• **How to complete this task**: Transcribe the line with "нашему менеджеру." and all the lines that follow it in the material below, exactly as they stand.
=======
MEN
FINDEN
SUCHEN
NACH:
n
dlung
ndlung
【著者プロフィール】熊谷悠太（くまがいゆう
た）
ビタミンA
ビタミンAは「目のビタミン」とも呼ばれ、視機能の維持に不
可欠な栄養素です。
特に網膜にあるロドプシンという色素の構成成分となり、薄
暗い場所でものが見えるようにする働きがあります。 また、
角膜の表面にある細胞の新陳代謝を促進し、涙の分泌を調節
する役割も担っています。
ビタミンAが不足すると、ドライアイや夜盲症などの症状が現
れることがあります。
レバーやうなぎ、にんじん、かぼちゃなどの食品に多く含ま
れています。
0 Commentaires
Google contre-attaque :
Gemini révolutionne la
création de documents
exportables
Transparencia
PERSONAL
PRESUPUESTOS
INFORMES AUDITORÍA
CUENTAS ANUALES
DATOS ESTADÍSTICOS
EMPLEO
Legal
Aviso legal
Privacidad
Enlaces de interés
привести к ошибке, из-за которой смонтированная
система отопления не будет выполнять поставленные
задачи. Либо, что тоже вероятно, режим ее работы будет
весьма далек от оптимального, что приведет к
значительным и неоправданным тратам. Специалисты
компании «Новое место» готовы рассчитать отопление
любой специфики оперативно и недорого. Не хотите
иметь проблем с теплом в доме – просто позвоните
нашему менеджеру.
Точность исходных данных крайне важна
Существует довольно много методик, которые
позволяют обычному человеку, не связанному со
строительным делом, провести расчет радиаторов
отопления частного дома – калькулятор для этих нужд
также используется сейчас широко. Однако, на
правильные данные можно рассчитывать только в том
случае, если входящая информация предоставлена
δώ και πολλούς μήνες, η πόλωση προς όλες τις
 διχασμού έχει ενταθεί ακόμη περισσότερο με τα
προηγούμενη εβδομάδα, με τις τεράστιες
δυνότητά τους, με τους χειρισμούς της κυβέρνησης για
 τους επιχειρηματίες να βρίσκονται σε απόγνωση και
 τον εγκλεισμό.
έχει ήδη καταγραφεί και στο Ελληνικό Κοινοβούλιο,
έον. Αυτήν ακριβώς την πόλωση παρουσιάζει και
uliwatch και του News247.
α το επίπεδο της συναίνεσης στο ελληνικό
=======
• **Task answer**:
нашему менеджеру.
Точность исходных данных крайне важна
Существует довольно много методик, которые
позволяют обычному человеку, не связанному со
строительным делом, провести расчет радиаторов
отопления частного дома – калькулятор для этих нужд
также используется сейчас широко. Однако, на
правильные данные можно рассчитывать только в том
случае, если входящая информация предоставлена
δώ και πολλούς μήνες, η πόλωση προς όλες τις
 διχασμού έχει ενταθεί ακόμη περισσότερο με τα
προηγούμενη εβδομάδα, με τις τεράστιες
δυνότητά τους, με τους χειρισμούς της κυβέρνησης για
 τους επιχειρηματίες να βρίσκονται σε απόγνωση και
 τον εγκλεισμό.
έχει ήδη καταγραφεί και στο Ελληνικό Κοινοβούλιο,
έον. Αυτήν ακριβώς την πόλωση παρουσιάζει και
uliwatch και του News247.
α το επίπεδο της συναίνεσης στο ελληνικό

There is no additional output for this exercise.